I. Dünya Savaşı’nda Osmanlı Devleti’nin mağlûp olması üzerine patrikhâne açıktan açığa Türkiye aleyhine çalışmaya başladı. Mondros Mütarekesi’nin imzalanmasından (30 Ekim 1918) sonra İttihat ve Terakkî hükümetinin adamı sayılan Patrik V. Germanos ruhanî meclis tarafından azledildi. Yerine vekâleten tayin edilen Bursa Metropoliti Dorotheos Mamelis’in yaptığı ilk iş, 9 Mart 1918’de patrikhâne ile Osmanlı hükümeti arasındaki ilişkilerin kesildiğini açıklamak oldu. Yayımladığı bildiride artık Ortodokslar’ın Osmanlı vatandaşı olmadıklarını ileri süren patrik vekili, İtilâf devletlerine hitaben de bütün Türkiye’nin işgal edilmesi gerektiğini söyledi. Arkasından Rum okullarında Türkçe okutulmasını yasakladı ve İtilâf devletleri donanmasının İstanbul’a gelişini kutlamak amacıyla derslere üç gün ara verilmesini emretti. Ayrıca İtilâf devletleri yüksek komiserlerini ziyaret ederek Osmanlı ordusunda görevli bulunan Rum askerlerinin derhal salıverilmesini sağlamalarını istedi. Yunanistan’ın toprak emellerini gerçekleştirmek üzere Anadolu’da her türlü hazırlığı yapan patrikhâne bütün kiliselerle Rum okullarını silâh deposu haline getirdi ve Rum halkının Yunan işgaline yardım edecek şekilde eğitimini sağladı. 15 Mayıs 1919’da İzmir’e çıkan Yunan askerlerini dualarla karşılayan Ortodoks din adamları, Rum halkını açıkça müslümanları öldürmeye teşvik edip ne kadar çok müslüman öldürürlerse cennete o kadar yakın olacaklarını anlatmaya başladılar; bir taraftan da Rumlar’ın zulme uğradığına dair raporlar hazırlayarak İtilâf devletlerine veriyorlardı. Patrik vekili 1 Eylül 1919’da yayımladığı beyannâmede Yunan ordusunun Türkler’e karşı başarılarını övüyor, Rumlar’ın Yunan ordusuna katılmaları emrini tekrar ediyordu.

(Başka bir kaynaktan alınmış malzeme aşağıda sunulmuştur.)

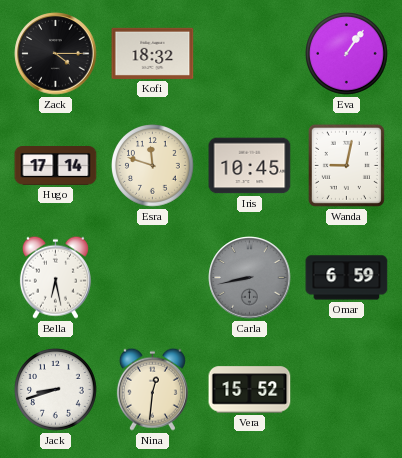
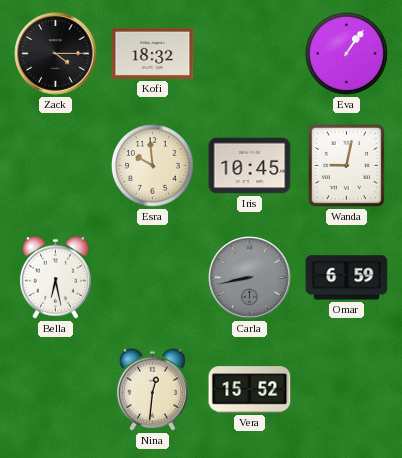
Hugo: 17:14 -> none
Esra: 11:48 -> 9:59
Jack: 8:42 -> none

Patrikhânenin teşvikleriyle pek çok yerli Rum Yunan ordusu saflarına katıldı. Ayrıca patrikhâne bünyesinde kurulan Mavri Mira Cemiyeti gibi çeşitli kuruluşlar illerde çeteler oluşturarak müslüman halkı katletmeye başladılar. Patrikhânenin tahrikleri daha çok İstanbul, İzmir ve Trabzon gibi Rumca konuşulan bölgelerde etkili oldu; Rumca bilmeyen, dil, kültür ve gelenek bakımından Türklüğü benimsemiş bulunan Anadolu Ortodoksları bu tahriklere pek kapılmadılar. Bunun en önemli sebeplerinden biri de Anadolu Ortodoksları’nın başında Papa Eftim’in bulunması idi. Papa Eftim, 1918’de Keskin metropolit vekili sıfatıyla göreve geldikten sonra Fener patrikhânesine karşı mücadeleye başlayarak Anadolu’ya yapılan haksız saldırıların müslümanlar kadar hıristiyanları da üzdüğünü açıklayan bir beyannâme yayımladı. Patrikhânenin Yunan emelleri doğrultusundaki propagandalarına karşı çıkan ve Türk olduğunu ileri süren Papa Eftim’in söz ve davranışları patrikhâne yetkililerini rahatsız etti ve Sadrazam Tevfik Paşa’dan tutuklanarak kendilerine teslim edilmesini istediler (Aralık 1918). Papa Eftim ise Anadolu’da patrikhâneden bağımsız bir Ortodoks kilisesinin kurulması için çalışmalara başladı ve Türkiye Büyük Millet Meclisi hükümetinin izniyle Kayseri’de bir kongre topladı (21 Eylül 1922). Kongrede patrikhâne ile olan ilişkilerin kesildiği ve burada bir Türk Ortodoks Kilisesi kurulduğu, başına da Papa Eftim’in getirildiği ilân edildi. Bunun üzerine Kayseri patrikhânesini tanımayan Fener patrikhânesinin faaliyetleri daha da arttı ve tertiplediği tedhiş olayları yeniden hızlandı.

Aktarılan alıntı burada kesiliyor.